I do a call to the API like this one:
And I had two problems with it:
From the logfile of my script, times are UTC
* 2019-09-25 09:42:05 Process Page Id:365531 Rev Id:192573058 Timestamp:20190925093700 Title:Liste der konsularischen Vertretungen in Hamburg
This call returned the content of the previous revision along with the revision id and the timestamp of the newest revision. At least, thats what it looked like, when analyzing the data created by my script.

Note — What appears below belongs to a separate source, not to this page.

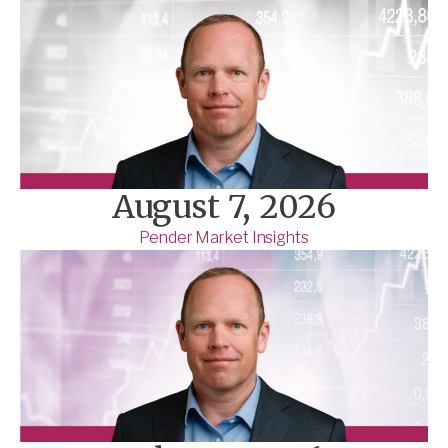
August 7, 2026
Pender Market Insights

On that day, the replag was very high, I wrote in the chat the following line:
[09:40:35] <Wurgl> https://tools.wmflabs.org/replag/ <-- 5 hours lag on enwiki? 7 hours on wikidata, others have 2 and 3 hours? What's going on here?
So I changed my code and retrieve the sha1-checksum too, compute that checksum in my script and compare it. No problem for about a week, then suddly my logfile shows another similar case:
2019-10-03 11:18:30 Process Page Id:7645820 Rev Id:192815153 Timestamp:20191003111824 Title:MTV Eintracht Celle 2019-10-03 11:18:30 *** SHA1 does not match computed: da39a3ee5e6b4b0d3255bfef95601890afd80709 API: 628e76e06f3d101ee48121a03cfd10195f9dd784
So here the API returned in one single call a content and a sha1-checksum which did not match. Even worse, the revision table does not hold any of these two checksums, so something is odd here.
Something is mixed up here. The returned sha1-checksum shall always match the content and the content shall always be the one of the reported timestamp and revision id.